La Stratégie nationale pour renforcer la résilience des entités critiques constitue le cadre national de référence pour la mise en oeuvre de la directive européenne (UE) 2022/2557, transposée en droit national par la loi du 5 mai 2026 sur la résilience des entités critiques. Elle s'inscrit dans la continuité du Concept de protection nationale et de la Stratégie nationale de résilience, selon une approche pangouvernementale couvrant l'ensemble des secteurs et des risques.
Dans un environnement marqué par des menaces multiples, interconnectées et évolutives, la stratégie vise à renforcer la capacité du Luxembourg à prévenir, absorber, gérer et surmonter les perturbations majeures affectant les services essentiels et les infrastructures critiques. Elle organise, dans un cadre structuré, la mise en oeuvre coordonnée des exigences légales à travers un cycle stratégique pluriannuel de résilience.
Elle marque une évolution vers une approche systémique intégrant l'ensemble du cycle de résilience: prévention, préparation, gestion de crise et rétablissement. À ce titre, elle définit des orientations stratégiques et des mesures structurantes. Elle reconnaît les entités critiques, par la fourniture de services essentiels, comme des acteurs clés du maintien des fonctions sociétales vitales et de la sauvegarde des intérêts vitaux et des besoins essentiels du pays et de la population.

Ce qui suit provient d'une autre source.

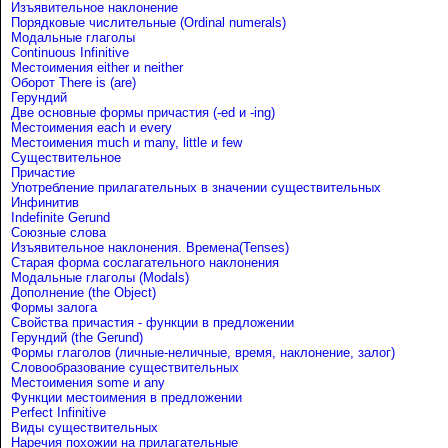
Изъявительное наклонение
Порядковые числительные (Ordinal numerals)
Модальные глаголы
Continuous Infinitive
Местоимения either и neither
Оборот There is (are)
Герундий
Две основные формы причастия (-ed и -ing)
Местоимения each и every
Местоимения much и many, little и few
Существительное
Причастие
Употребление прилагательных в значении существительных
Инфинитив
Indefinite Gerund
Союзные слова
Изъявительное наклонения. Времена(Tenses)
Старая форма сослагательного наклонения
Модальные глаголы (Modals)
Дополнение (the Object)
Формы залога
Свойства причастия - функции в предложении
Герундий (the Gerund)
Формы глаголов (личные-неличные, время, наклонение, залог)
Словообразование существительных
Местоимения some и any
Функции местоимения в предложении
Perfect Infinitive
Виды существительных
Наречия похожии на прилагательные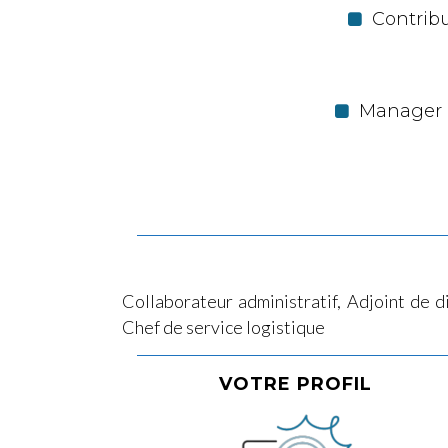
Contribu
Manager l
Collaborateur administratif, Adjoint de d
Chef de service logistique
VOTRE PROFIL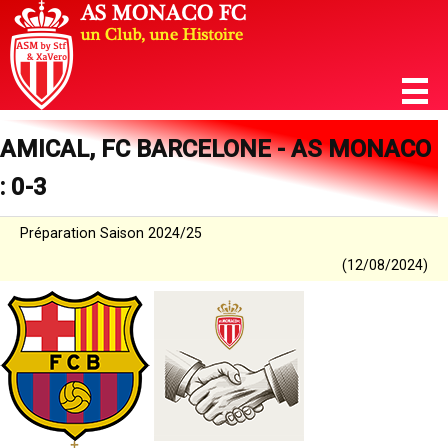
AMICAL, FC BARCELONE - AS MONACO
: 0-3
Préparation Saison 2024/25
(12/08/2024)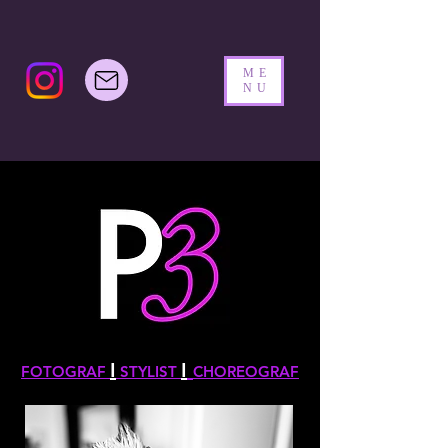
ME
NU
I
I
FOTOGRAF
STYLIST
CHOREOGRAF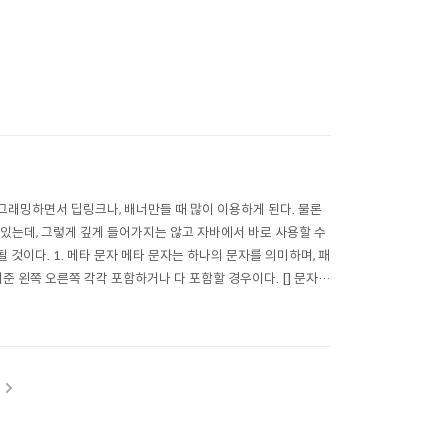
래밍하면서 딥링크나, 배너만들 때 많이 이용하게 된다. 물론
있는데, 그렇게 깊게 들어가지는 않고 자바에서 바로 사용할 수
것이다. 1. 메타 문자 메타 문자는 하나의 문자를 의미하며, 패
기준 왼쪽 오른쪽 각각 포함하거나 다 포함할 경우이다. [] 문자
자 집..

La stratégie repose sur des principes clairs. Une entité n'est désignée comme critique que lorsque le dysfonctionnement de son infrastructure est susceptible d'entraîner une crise au sens du Concept de protection nationale. Les critères de criticité permettent ainsi d'évaluer l'importance stratégique des infrastructures concernées ainsi que leur potentiel d'impact sur le fonctionnement du pays.
Sa mise en oeuvre s'appuie sur un cadre de gouvernance coordonné associant les autorités compétentes au titre de la résilience des entités critiques (CER) et, le cas échéant, de la cybersécurité (NIS2), les autorités sectorielles et les autorités fonctionnelles, ainsi que les entités critiques elles-mêmes.

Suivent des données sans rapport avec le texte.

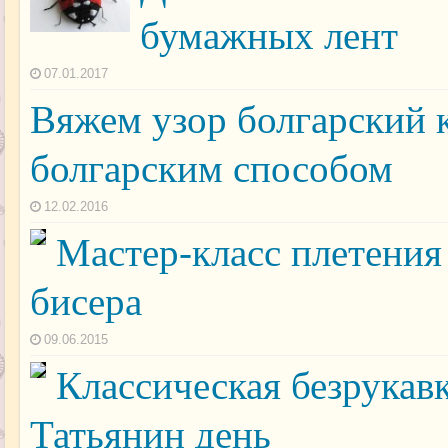
бумажных лент
07.01.2017
Вяжем узор болгарский к
болгарским способом
12.02.2016
Мастер-класс плетения
бисера
09.06.2015
Классическая безрукав
Татьянин день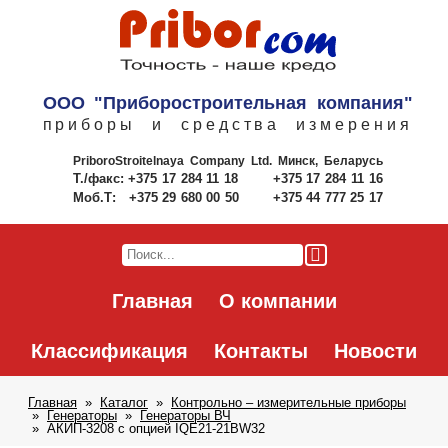
ООО "Приборостроительная компания"
приборы и средства измерения
PriboroStroitelnaya Company Ltd.
Минск, Беларусь
Т./факс:
+375 17 284 11 18
+375 17 284 11 16
Моб.Т:
+375 29 680 00 50
+375 44 777 25 17
Главная
О компании
Классификация
Контакты
Новости
Главная
Каталог
Контрольно – измерительные приборы
Генераторы
Генераторы ВЧ
АКИП-3208 с опцией IQE21-21BW32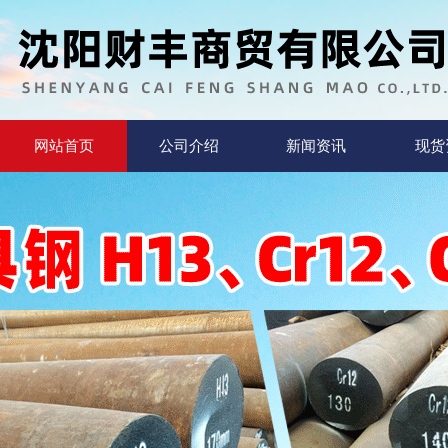
网站首页
公司介绍
新闻资讯
现货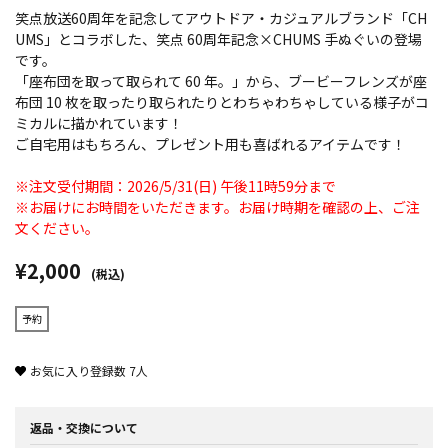
笑点放送60周年を記念してアウトドア・カジュアルブランド「CH
UMS」とコラボした、笑点 60周年記念×CHUMS 手ぬぐいの登場
です。
「座布団を取って取られて 60 年。」から、ブービーフレンズが座
布団 10 枚を取ったり取られたりとわちゃわちゃしている様子がコ
ミカルに描かれています！
ご自宅用はもちろん、プレゼント用も喜ばれるアイテムです！
※注文受付期間：2026/5/31(日) 午後11時59分まで
※お届けにお時間をいただきます。お届け時期を確認の上、ご注
文ください。
¥2,000
(税込)
予約
お気に入り登録数
7
人
返品・交換について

Les orientations stratégiques retenues visent notamment à:
- renforcer la gestion des risques et l'anticipation des crises; consolider le cycle national de gestion de crise; renforcer la coopération entre acteurs publics et privés; développer durablement une culture de la résilience; renforcer la résilience systémique face aux dépendances et interdépendances critiques.
Afin de traduire ces orientations en actions concrètes, la stratégie se décline au moyen de mesures nécessaires pour renforcer la résilience globale des entités critiques, principalement portées par les autorités:
- la mise en place d'un cycle stratégique national de résilience; l'amélioration de l'évaluation des risques; la cartographie des dépendances et interdépendances ; la priorisation des infrastructures critiques; l'identification des besoins en stocks stratégiques; le renforcement de la résilience cyber-physique des infrastructures critiques; l'harmonisation des régimes de vérification des antécédents; le développement des compétences et des pratiques de résilience; le renforcement de la coopération public-privé.
Par cette stratégie, le Gouvernement réaffirme sa volonté de renforcer durablement la résilience nationale face aux crises et de protéger les services essentiels indispensables au fonctionnement de la société et de l'économie.